Lightning initialized






    



Connected to server at http://public.lightning-viz.org

One random line with default styles

To experience Lightning's custom zoom behaviors, try zooming and panning with the alt or command keys held down.
Alt will only zoom/pan in x (especially useful for time series), and command for y.



In [3]:

    
y = gaussian_filter(random.rand(100), 3)
lgn.line(y)









    Out[3]:

Setting line width and color

For a single line you can pass one size and color.



In [4]:

    
y = gaussian_filter(random.rand(100), 3)
lgn.line(y, thickness=10, color=[255,100,100])









    Out[4]:

Multiple lines

Colors for multiple lines will automatically be assigned. Try hovering over a line to highlight it!



In [5]:

    
y = gaussian_filter(random.rand(5,100), [0, 3])
y = (y.T + arange(0,5)*0.2).T
lgn.line(y, thickness=6)









    Out[5]:

You can also set colors and thicknesses yourself, providing one per line.

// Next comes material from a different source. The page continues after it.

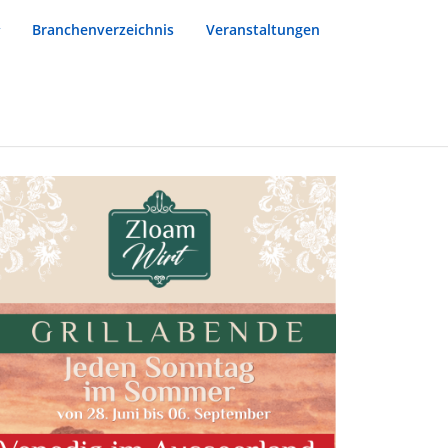
Branchenverzeichnis
Veranstaltungen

Here we do so using a palette from seaborn.



In [6]:

    
y = gaussian_filter(random.rand(5,100), [0, 3])
y = (y.T + arange(0,5)*0.2).T
c = map(lambda x: list(asarray(x)*255), color_palette('Blues', 5))
s = [8, 10, 12, 14, 16]
lgn.line(y, thickness=s, color=c)









    Out[6]:

Staggered lines and indices

It's possible to show multiple lines of unequal length.
Here we also demonstrate passing an index to set the xaxis (we assume the index corresponds to the longest of the lines).



In [7]:

    
y1 = gaussian_filter(random.rand(50), 5).tolist()
y2 = gaussian_filter(random.rand(75), 5).tolist()
y3 = gaussian_filter(random.rand(100), 5).tolist()
x = range(50,150)
lgn.line([y1,y2,y3], thickness=6, index=x)









    Out[7]:

Clustered series with group labels

Instead of specifying colors directly as rgb, you can specify group assignments.
Here we use scikitlearn to generate clusters and then color according to cluster label.



In [8]:

    
d, g = datasets.make_blobs(n_features=5, n_samples=20, centers=5, cluster_std=1.0, random_state=100)
lgn.line(d, group=g)









    Out[8]:

Axis labels

You can also label the axes.



In [9]:

    
y = gaussian_filter(random.rand(100), 3)
lgn.line(y, thickness=10, xaxis='variable #1', yaxis='variable #2')









    Out[9]: